TASK ITEM: All pictures should be dropped, and only the lines from the top of the entries below through the line containing "はお気軽にご相談ください。交通事" repeated exactly, both ends included.
═════ RECORDS FOR THIS TASK
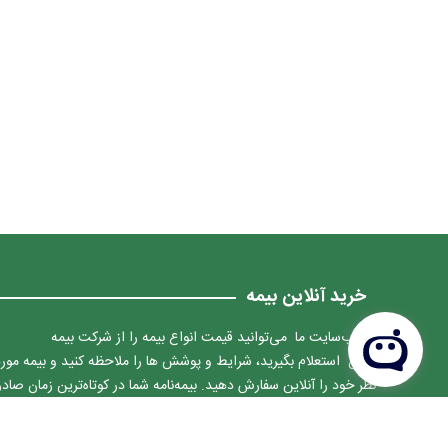
خرید آنلاین بیمه
در وب‌سایت ما می‌توانید قیمت انواع بیمه را از شرکت بیمه
ایران استعلام بگیرید، شرایط و پوشش ها را ملاحظه کنید و بیمه مور
نظر خود را آنلاین سفارش دهید. بیمه‌نامه شما در کوتاه‌ترین زمان صادر
شده و به آدرس دلخواه شما ارسال می‌شود.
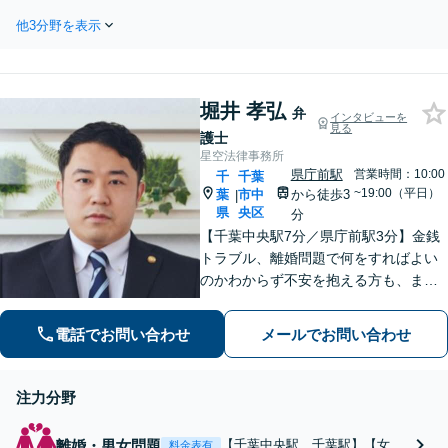
数。家賃滞納者に毅然とした態度で接し、
他3分野を表示
未納金の回収に尽力します。立ち退き案件
や相続にまつわる不動産トラブルにも対
応。【初回相談無料】
堀井 孝弘
弁
インタビューを
見る
護士
星空法律事務所
県庁前駅
営業時間：10:00
千
千葉
~19:00（平日）
葉
市中
から徒歩3
|
県
央区
分
【千葉中央駅7分／県庁前駅3分】金銭
トラブル、離婚問題で何をすればよい
のかわからず不安を抱える方も、まず
はお気軽にご相談ください。交通事
故：軽微に見えるケガでも、裁判基準
電話でお問い合わせ
メールでお問い合わせ
で算定すれば賠償額が大幅に増額され
る可能性があります【土・夜間のご相
談可】
注力分野
離婚・男女問題
【千葉中央駅、千葉駅】【女性
料金表有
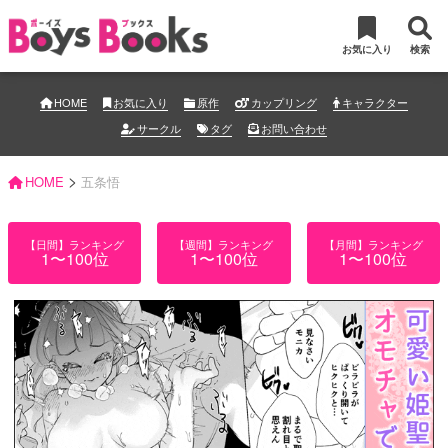
お気に入り
検索
HOME
お気に入り
原作
カップリング
キャラクター
サークル
タグ
お問い合わせ
>
HOME
五条悟
【日間】ランキング
【週間】ランキング
【月間】ランキング
1〜100位
1〜100位
1〜100位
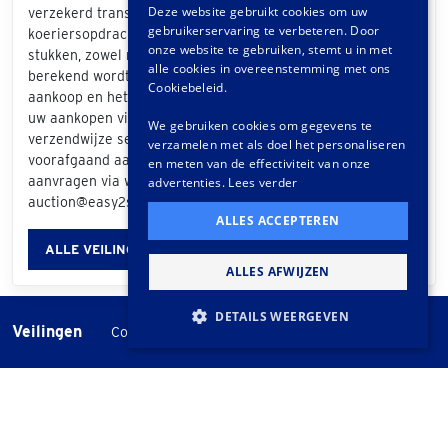
Deze website gebruikt cookies om uw
verzekerd transport variërend van eenvoudige
gebruikerservaring te verbeteren. Door
GERMAN
koeriersopdrachten tot het vervoeren van exclusieve
onze website te gebruiken, stemt u in met
stukken, zowel nationaal als internationaal. De prijs die
FRENCH
alle cookies in overeenstemming met ons
berekend wordt is afhankelijk van de grootte van uw
Cookiebeleid.
aankoop en het bezorgadres. Als u bij de afhandeling van
uw aankopen via het klantportaal "Easy2Send" als
We gebruiken cookies om gegevens te
verzendwijze selecteert, ontvangt u een offerte. Ook
verzamelen met als doel het personaliseren
voorafgaand aan de veiling kunt u vrijblijvend een offerte
en meten van de effectiviteit van onze
aanvragen via www.easy2send.nl/veilingen |
advertenties.
Lees verder
auction@easy2send.nl | Telefoon: (+31) 88 330 0999.
ALLES ACCEPTEREN
ALLE VEILINGINFORMATIE
ALLES AFWIJZEN
DETAILS WEERGEVEN
Veilingen
-
Cookie instellingen
Veilingvoorwaarden
STRIKT NOODZAKELIJK
PRESTATIE
TARGETING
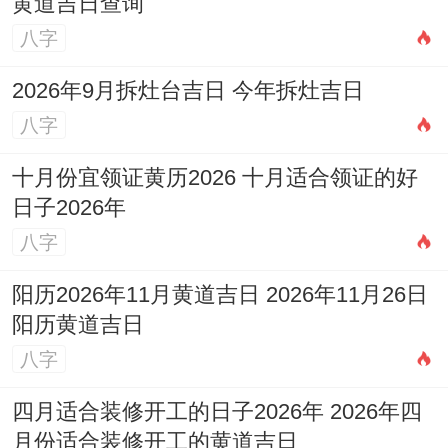
黄道吉日查询
八字
2026年9月拆灶台吉日 今年拆灶吉日
八字
十月份宜领证黄历2026 十月适合领证的好
日子2026年
八字
阳历2026年11月黄道吉日 2026年11月26日
阳历黄道吉日
八字
四月适合装修开工的日子2026年 2026年四
月份适合装修开工的黄道吉日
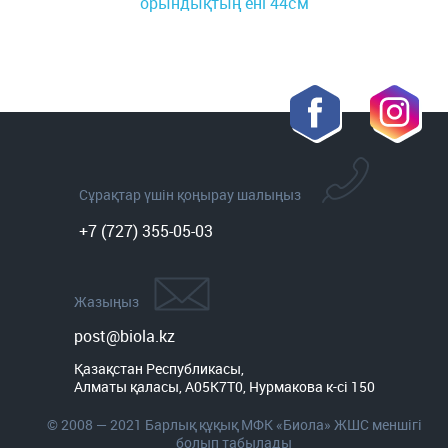
орындықтың ені 44см
Сұрақтар үшін қоңырау шалыңыз
+7 (727) 355-05-03
Жазыңыз
post@biola.kz
Қазақстан Республикасы,

Алматы қаласы, A05K7T0, Нурмакова к-сі 150
© 2008 — 2021 Барлық құқық МФК «Биола» ЖШС меншігі
болып табылады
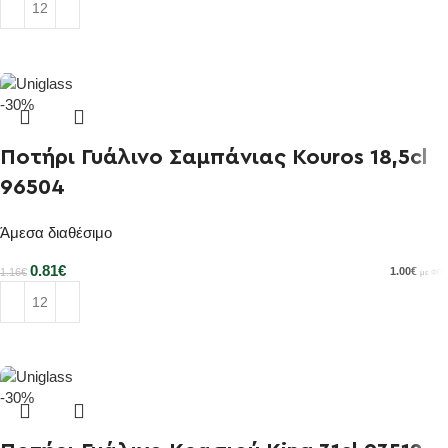
Προσθήκη στο καλάθι
-30%
Ποτήρι Γυάλινο Σαμπάνιας Kouros 18,5cl
96504
Άμεσα διαθέσιμο
0.81
€
1.00
€
1.16
€
με ΦΠΑ
Προσθήκη στο καλάθι
-30%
══════════
PROBLEM SOLUTION:
خرید آنلاین بیمه
در وب‌سایت ما می‌توانید قیمت انواع بیمه را از شرکت بیمه
ایران استعلام بگیرید، شرایط و پوشش ها را ملاحظه کنید و بیمه مور
نظر خود را آنلاین سفارش دهید. بیمه‌نامه شما در کوتاه‌ترین زمان صادر
شده و به آدرس دلخواه شما ارسال می‌شود.
数。家賃滞納者に毅然とした態度で接し、
他3分野を表示
未納金の回収に尽力します。立ち退き案件
や相続にまつわる不動産トラブルにも対
応。【初回相談無料】
堀井 孝弘
弁
インタビューを
見る
護士
星空法律事務所
県庁前駅
営業時間：10:00
千
千葉
~19:00（平日）
葉
市中
から徒歩3
|
県
央区
分
【千葉中央駅7分／県庁前駅3分】金銭
トラブル、離婚問題で何をすればよい
のかわからず不安を抱える方も、まず
はお気軽にご相談ください。交通事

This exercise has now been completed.